— О, этой опасности вы можете не бояться, Джимми, мне было бы слишком трудно найти человека глупее вас.

— Я не совсем ясно понимаю смысл вашей фразы.

— Мужчины всегда ставят вопросы, а женщины изобретают ответы… И трудно сказать, кто из них преуспевает больше… Послушайте меня, Джимми, возвращайтесь в Реццонико снова пить ваш gin-fizz в баре «Эксцельсиор». Через шесть недель, шесть месяцев или шесть лет вы снова увидите меня, ..

— О, Диана, как я не люблю неопределенность!.. Я унаследовал эту привычку от моей матери, которая подклеивала, нумеровала и распределяла в регистр любовные записки моего отца… Когда вы полагаете вернуться в Венецию?

— Никогда!

Джимми расхохотался. Шутка показалась ему удачной. Он повторил:

— Никогда, никогда?

Леди Диана подтвердила. Джимми взял свою шляпу и перчатки и, дружески похлопывая Диану по плечу, проговорил:

— Диана, я жду вас в субботу; «Тритон» будет у пристани… Решено, в следующую субботу. Спокойной ночи!..

Он быстро поцеловал леди Диану в затылок и, насвистывая, направился к дверям. На полдороге он обернулся.

— Между прочим, если я встречусь когда-нибудь с вашим поклонником, я не скажу ему, что приезжал за вами в Неаполь… Честное слово!

Он исчез.

Леди Диана, не оглянувшись, продолжала полировать себе ногти у окна, созерцая Castello dell'Ovo. Она уже забыла про визит Джимми, как забывают о появлении в комнате пчелы, сделавшей три круга, ударившейся о стекло и улетевшей.


Леди Диана и Ручини вернулись к семи часам. Они проехали по залитому солнцем Неаполю, по тенистым садам парка Marguerite, окружающего замок Санта-Эль.

Сидя, обнявшись, у окна, они любовались Везувием, этой китайской шапочкой, украшенной страусовым пером черного и белого дыма, расплывающегося в лучах заходящего солнца. По асфальту Партенопы бродили неаполитанцы. Гавань Св. Викентия выступала своим длинным острием на фоне моря.

Были ли ослеплены их глаза красотой залива, или же созерцанием величия их любви? Украшает ли рамка страсть? Что возвеличивает людей, окружая их ореолом, — чудесная красота природы, бросающая в лицо обманчивое очарование своих персонажей, или же изучение внутреннего скрытого чувства?

Диана и Ручини любили друг друга. Их сердца трепетали при малейшем прикосновении и взгляде. Лейтмотив мелодии, цвет неба, мимолетный аромат, нежное прикосновение, слово оживляли их чувство, давали ему страдание или радость. Они страдали из-за пустяков, приобретавших для них значение, и наслаждались красотой, которую они идеализировали. Слитые в одно целое своими чувствами, нервами и телами, они переживали одновременно моральные радости и физические наслаждения.

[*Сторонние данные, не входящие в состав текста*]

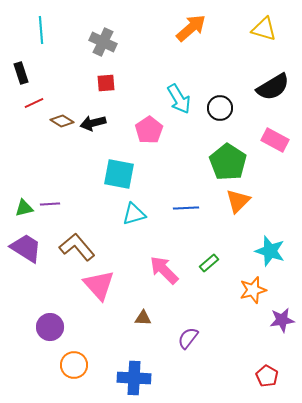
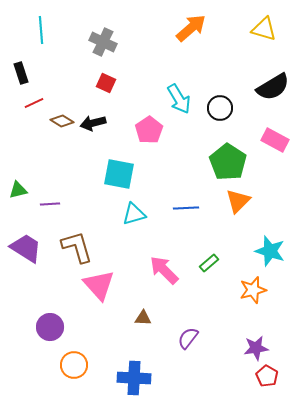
red square: rotated 30 degrees clockwise
green triangle: moved 6 px left, 18 px up
brown L-shape: rotated 24 degrees clockwise
purple star: moved 26 px left, 28 px down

Сознание этого совершенного единения заставляло их молчаливо любоваться Неаполитанским заливом.

Раздался звонок телефона, нарушивший очарование грез. Металлический звук заставил вздрогнуть леди Диану. Это было возвращением к действительности, холодной, жестокой и неумолимой.

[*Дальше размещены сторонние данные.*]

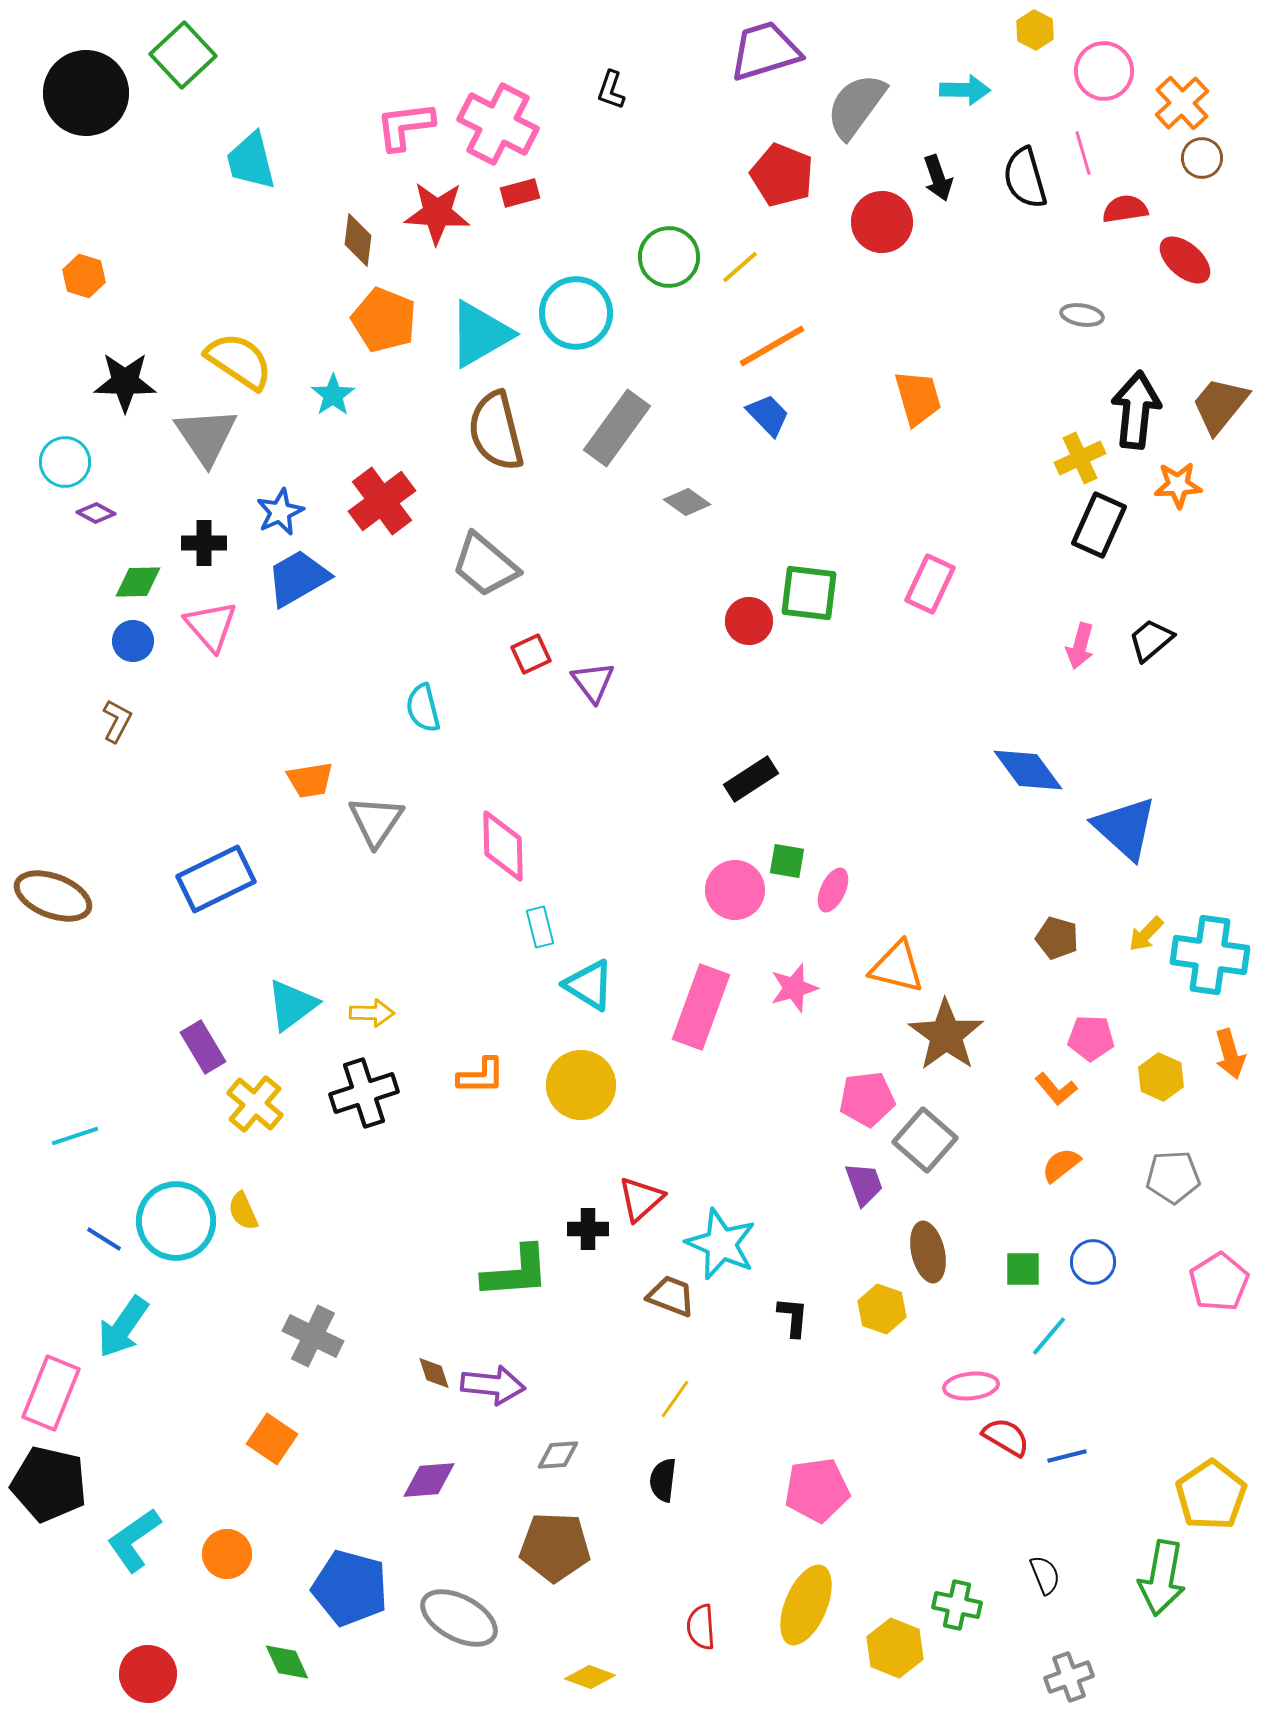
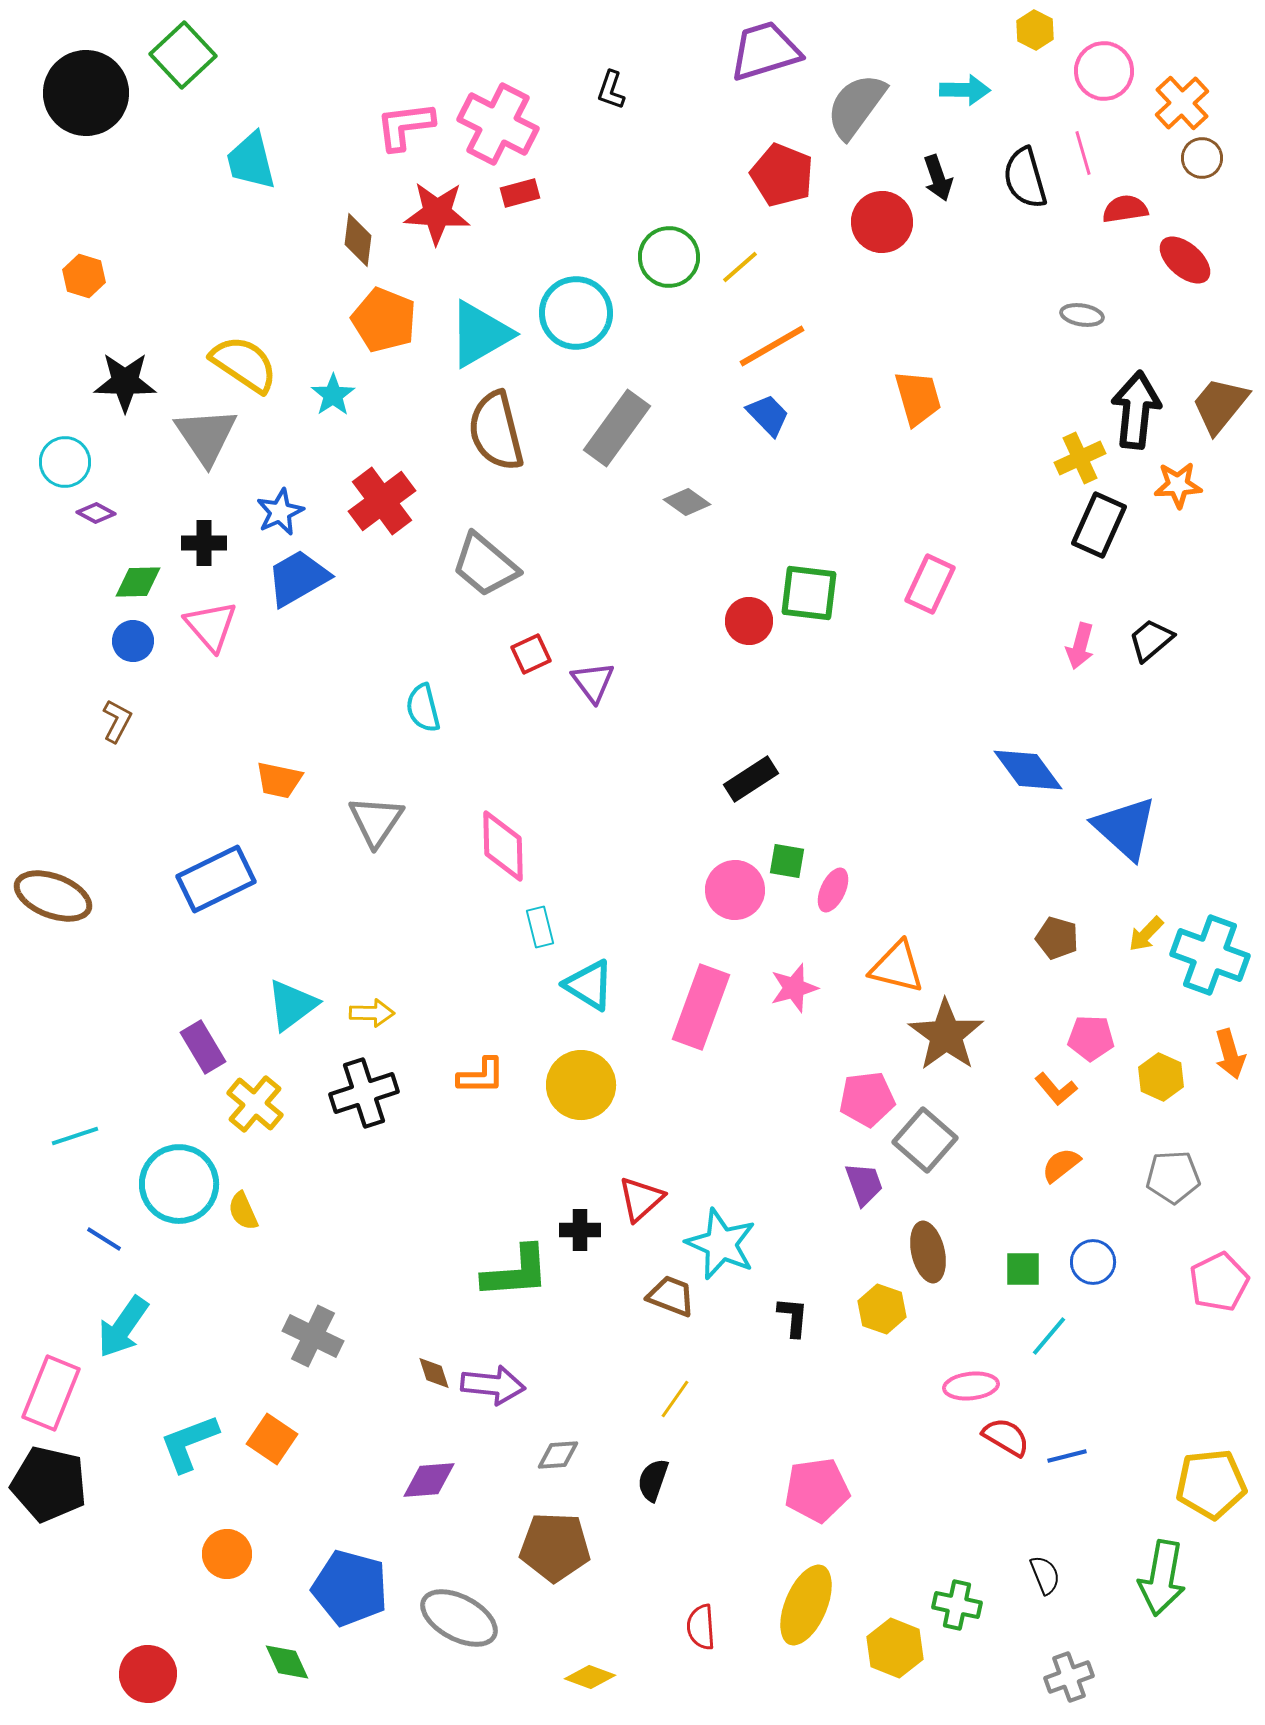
yellow semicircle at (239, 361): moved 5 px right, 3 px down
orange trapezoid at (310, 780): moved 31 px left; rotated 21 degrees clockwise
cyan cross at (1210, 955): rotated 12 degrees clockwise
cyan circle at (176, 1221): moved 3 px right, 37 px up
black cross at (588, 1229): moved 8 px left, 1 px down
pink pentagon at (1219, 1282): rotated 6 degrees clockwise
black semicircle at (663, 1480): moved 10 px left; rotated 12 degrees clockwise
yellow pentagon at (1211, 1495): moved 11 px up; rotated 28 degrees clockwise
cyan L-shape at (134, 1540): moved 55 px right, 97 px up; rotated 14 degrees clockwise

Ручини подошел к телефону.

— Pronto! Да… Кто меня спрашивает?

— Дама, — ответил швейцар. — Она просит, чтобы господин граф немедленно принял ее.

— Я не принимаю неизвестных людей. Пусть назовет свое имя!

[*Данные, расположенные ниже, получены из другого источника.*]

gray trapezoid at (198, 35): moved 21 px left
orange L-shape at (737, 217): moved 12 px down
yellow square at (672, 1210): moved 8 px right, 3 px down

Ручини повернулся к Диане. Она заметила, что его взгляд стал жестоким и сверкающим. Воин вытеснял любовника. Диана нежно спросила:

— Вас хочет видеть женщина?

— Не называя себя… Я не люблю этих мистификаций. Надвигающиеся события заставляют меня быть осторожным и сдержанным…

— Я полагаю, что ее визит не имеет ни малейшего отношения к событиям, на которые вы намекаете… Без сомнения, она явилась по сердечному делу…

Ручини нетерпеливо пожал плечами. Постучали. Мальчик в белом передал ему письмо. Ручини коротко приказал:

— Пригласите эту даму!

И, повернувшись к леди Диане, добавил:

— Дорогая, оставьте меня с ней одного. Позже я расскажу вам, кто она..

После нескольких секунд колебания леди Диана неохотно поднялась. Тогда Ручини схватил ее в объятия, прижал к груди и впился в ее губы.

— Уже? — прошептал он. — Вы уже не верите мне?

Но леди Диана высвободилась, улыбаясь, и ответила:

— Нет, я никогда не усомнюсь в тебе!

Диана ушла.

Дверь открылась.

Графиня Николетта Ручини вошла, протягивая руки брату. Тот молча обнял ее.


У Николетты Ручини в двадцать один год были грация подростка и печальная серьезность женщины, рано узнавшей жизнь. Тонкая, маленькая, с черными волосами и классическим профилем, она представляла собой идеализированный женственный тип красоты своих предков.

Вырвавшись из объятий брата, она нежно упрекнула его.

— Чтобы проникнуть к тебе, нужно непременно показать визитную карточку?

— Нет, сестренка!..

— Ты живешь здесь не один?.. Ах, я должна была догадаться… Леди Диана Уайнхем? И, искренне опечаленная, она добавила:

— О, Анджело!.. Англичанка?

— Замолчи, крошка!.. Та, о которой ты говоришь, лучшая из женщин, искренняя и прямая!

Николетта недоверчиво повторяла:

— Англичанка!..

— Ты сейчас увидишь ее и убедишься, прав ли я, доверяя ей. Но рассказывай скорее причину твоего визита. Что случилось, сестренка?

— Я привезла тебе, Анджело, письмо, переданное патером де Сала.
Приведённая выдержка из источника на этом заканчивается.